Due to streaming problems on my end, I only caught the second half of Kaaren Anderson’s sermon for General Assembly Sunday worship an hour ago, but you can bet I’ll go back and watch the rest as soon as it’s up at the General Assembly events page. About the respect for different religions expressed by Karen Armstrong (Ware lecturer earlier in the week), she pointed out that Armstrong was not trying to argue common ground–the “all religions are the same at the heart” idea, which is problematic–but rather, to call each one to accountability to its higher authority. That authority being the same for all religions: does it increase compassion and connection?

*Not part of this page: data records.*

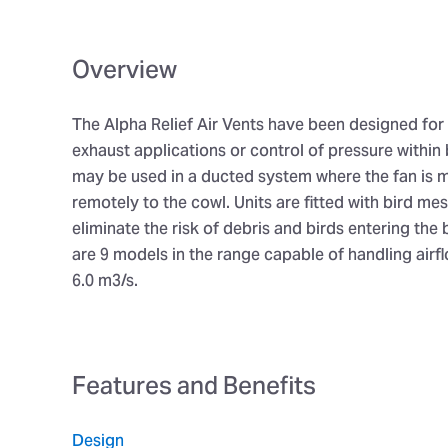
Overview
The Alpha Relief Air Vents have been designed for 
exhaust applications or control of pressure within 
may be used in a ducted system where the fan is
remotely to the cowl. Units are fitted with bird me
eliminate the risk of debris and birds entering the 
are 9 models in the range capable of handling airf
6.0 m3/s.
Features and Benefits
Design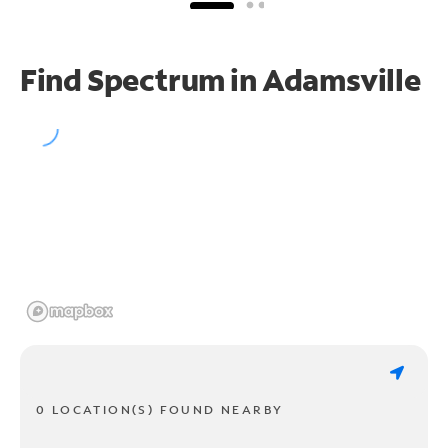
Find Spectrum in Adamsville
0 LOCATION(S) FOUND NEARBY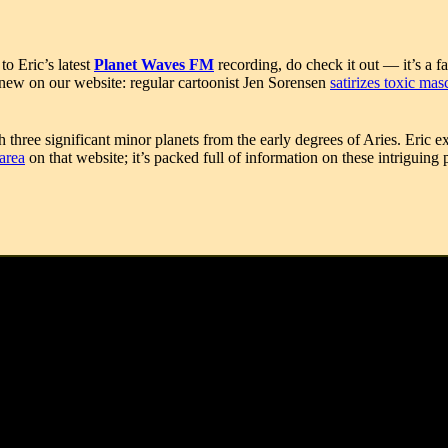
o Eric’s latest
Planet Waves FM
recording, do check it out — it’s a 
o new on our website: regular cartoonist Jen Sorensen
satirizes toxic mas
 three significant minor planets from the early degrees of Aries. Eric 
area
on that website; it’s packed full of information on these intriguing
849-1926), Madame Sul-Te-Wan (1873-1959), Maurice Ravel (1875-1937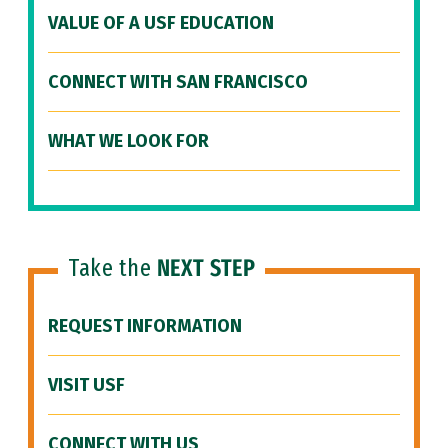
VALUE OF A USF EDUCATION
CONNECT WITH SAN FRANCISCO
WHAT WE LOOK FOR
Take the
NEXT STEP
REQUEST INFORMATION
VISIT USF
CONNECT WITH US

That’s what my parents taught me was the test of our religion, and all religions. When I got older, I chose the one that suited my theology better than the one in which they’d raised me, but there was no question it had to meet the basic test of whether it made me a better person and the world a better place.

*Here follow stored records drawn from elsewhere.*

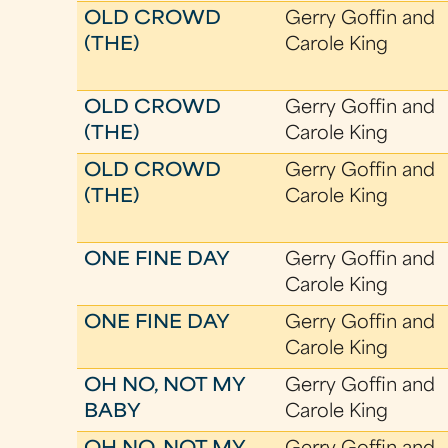
OLD CROWD
Gerry Goffin and
(THE)
Carole King
OLD CROWD
Gerry Goffin and
(THE)
Carole King
OLD CROWD
Gerry Goffin and
(THE)
Carole King
ONE FINE DAY
Gerry Goffin and
Carole King
ONE FINE DAY
Gerry Goffin and
Carole King
OH NO, NOT MY
Gerry Goffin and
BABY
Carole King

The track Kaaren didn’t take but that my mind went down, in those little detours that make up half of sermon-listening, was that since religion (as she said in other words) can wield the power of life or death, it is foolish to label any particular religion destructive or constructive. Or to blame religion per se, as writers like Christopher Hitchens do–but he’s always been a sloppy thinker. I’ve run into all too many UUs who tar all of Christianity or all of Islam with the brush of that religion’s undeniable acts of destruction.

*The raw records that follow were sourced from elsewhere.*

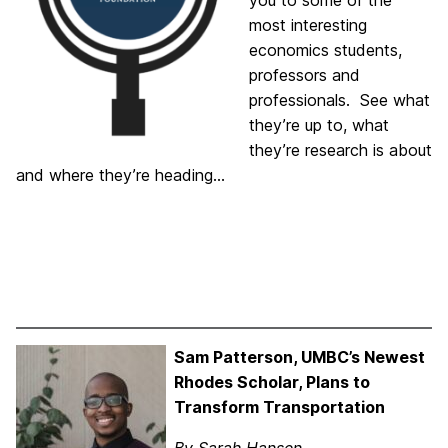
you to some of the
most interesting
economics students,
professors and
professionals. See what
they’re up to, what
they’re research is about
and where they’re heading…
Sam Patterson, UMBC’s Newest
Rhodes Scholar, Plans to
Transform Transportation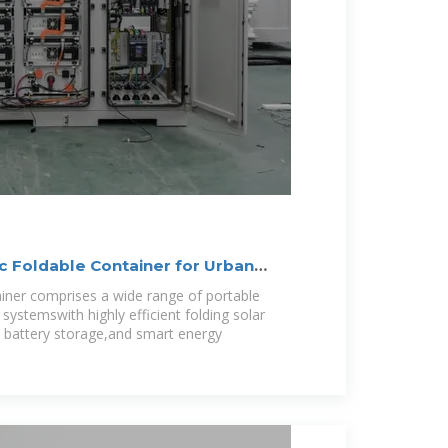
 Foldable Container for Urban
iner comprises a wide range of portable
systemswith highly efficient folding solar
 battery storage,and smart energy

And Unitarian Universalism, too, can inspire us to choose life, or it take us down the route of self-righteousness and self-absorption, which can be not only wasteful but death-dealing. I suspect the only reason we’ve never waged a religious war against non-UUs, the way Christians, Muslims, even Buddhists have done, is that we’re so badly outnumbered. I don’t mean that as cynically as it sounds, but simply as an acknowledgement that our religion, like all human creations, contains the seeds of good and evil. We have to choose what we will do with it.

All of this took a few seconds to zip through my mind. Meanwhile, Kaaren was bringing it back home, to why we join Unitarian Universalist congregations and what their purpose is. Inspiring.

Aha, and the service is up now. Back to church!